Fms-like tyrosine kinase 3 (FLT3) mutation has been strongly associated with increased risk of relapse, and the irreversible covalent FLT3 inhibitors had the potential to overcome the drug-resistance. In this study, a series of simplified 4-(4-aminophenyl)-6-methylisoxazolo[3,4-b] pyridin-3-amine derivatives containing two types of Michael acceptors (vinyl sulfonamide, acrylamide) were conveniently synthesized to target FLT3 and its internal tandem duplications (ITD) mutants irreversibly. The kinase inhibitory activities showed that compound C14 displayed potent inhibition activities against FLT3 (IC₅₀ = 256 nM) and FLT3-ITD by 73 % and 25.34 % respectively, at the concentration of 1 μM. The antitumor activities indicated that C14 had strong inhibitory activity against the human acute myeloid leukemia (AML) cell lines MOLM-13 (IC₅₀ = 507 nM) harboring FLT3-ITD mutant, as well as MV4-11 (IC₅₀ = 325 nM) bearing FLT3-ITD mutation. The biochemical analyses showed that these effects were related to the ability of C14 to inhibit FLT3 signal pathways, and C14 could induce apoptosis in MV4-11 cell as demonstrated by flow cytometry. Fortunately, C14 showed very weak potency against FLT3-independent human cervical cancer cell line HL-60 (IC₅₀ > 10 μM), indicating that it might have no off-target toxic effects. In light of these data, compound C14 represents a novel covalent FLT3 kinase inhibitor for targeted therapy of AML.
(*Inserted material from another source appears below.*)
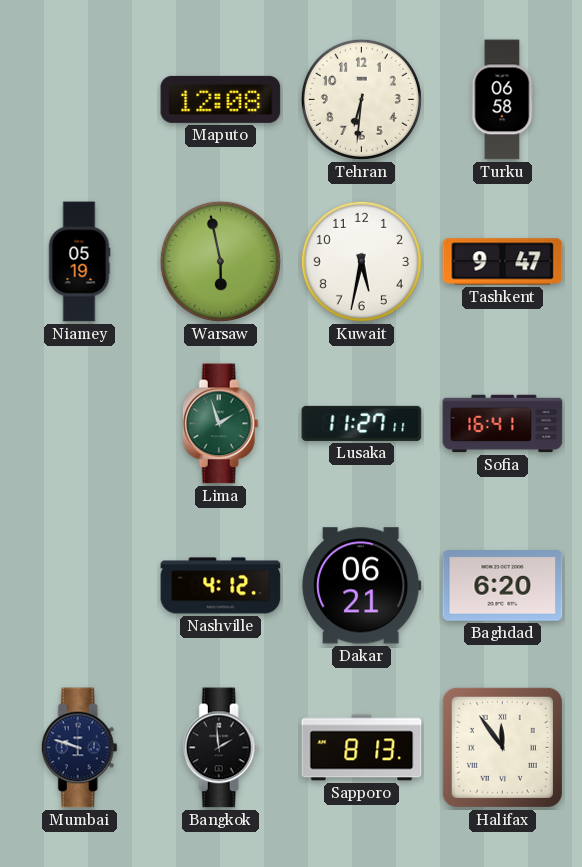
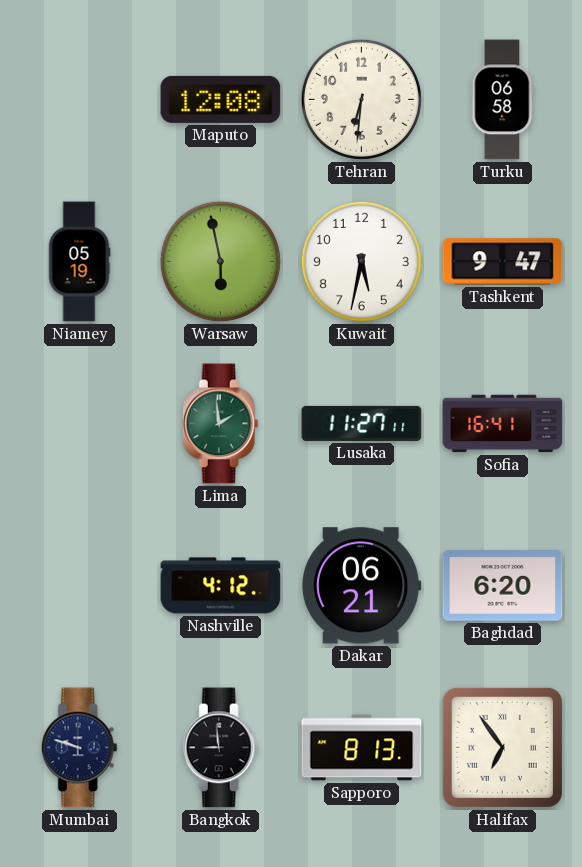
Lima: 1:57 -> 1:59
Bangkok: 1:59 -> 8:59
Halifax: 11:54 -> 6:54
Fms 样酪氨酸激酶 3 (FLT3) 突变与复发风险增加密切相关，不可逆的共价 FLT3 抑制剂有可能克服耐药性。在本研究中，我们方便地合成了一系列简化的 4-(4-氨基苯基)-6-甲基异恶唑并[3,4-b] 吡啶-3-胺衍生物，其中含有两种迈克尔受体（乙烯基磺酰胺、丙烯酰胺）以靶向 FLT3及其内部串联重复 (ITD) 突变体不可逆转。激酶抑制活性表明，化合物C14在 1 μM 浓度下对 FLT3 (IC ₅₀  = 256 nM) 和 FLT3-ITD 的抑制活性分别为 73 % 和 25.34 %。抗肿瘤活性表明C14_{对携带 FLT3-ITD 突变体的人急性髓性白血病 (AML) 细胞系 MOLM-13 (IC 50}  = 507 nM) 以及携带 FLT3-ITD 突变体的 MV4-11 (IC ₅₀  = 325 nM)具有强抑制活性。生化分析表明，这些作用与C14抑制FLT3信号通路的能力有关，流式细胞仪显示C14可诱导MV4-11细胞凋亡。幸运的是，C14对不依赖 FLT3 的人宫颈癌细胞系 HL-60（IC ₅₀  > 10 μM）显示出非常弱的效力，表明它可能没有脱靶毒性作用。根据这些数据，化合物C14代表一种用于 AML 靶向治疗的新型共价 FLT3 激酶抑制剂。